> ACTION ITEM
Write out the data that follows exactly, keeping every picture out.
[[ DATA FOR REVIEW open ]]
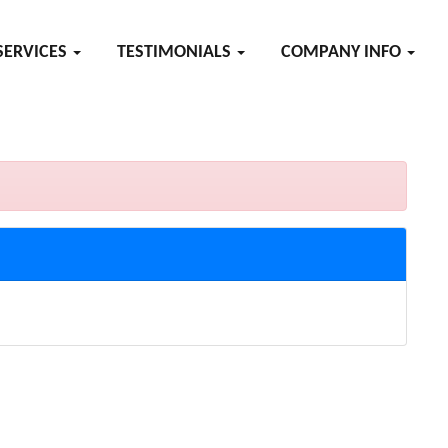
SERVICES
TESTIMONIALS
COMPANY INFO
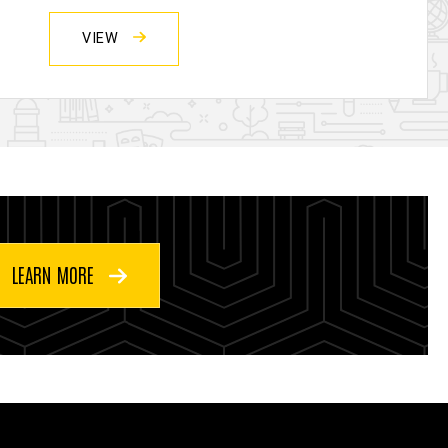
VIEW
LEARN MORE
[[ DATA FOR REVIEW closed ]]
> TASK OUTPUT
SERVICES
TESTIMONIALS
COMPANY INFO
VIEW
LEARN MORE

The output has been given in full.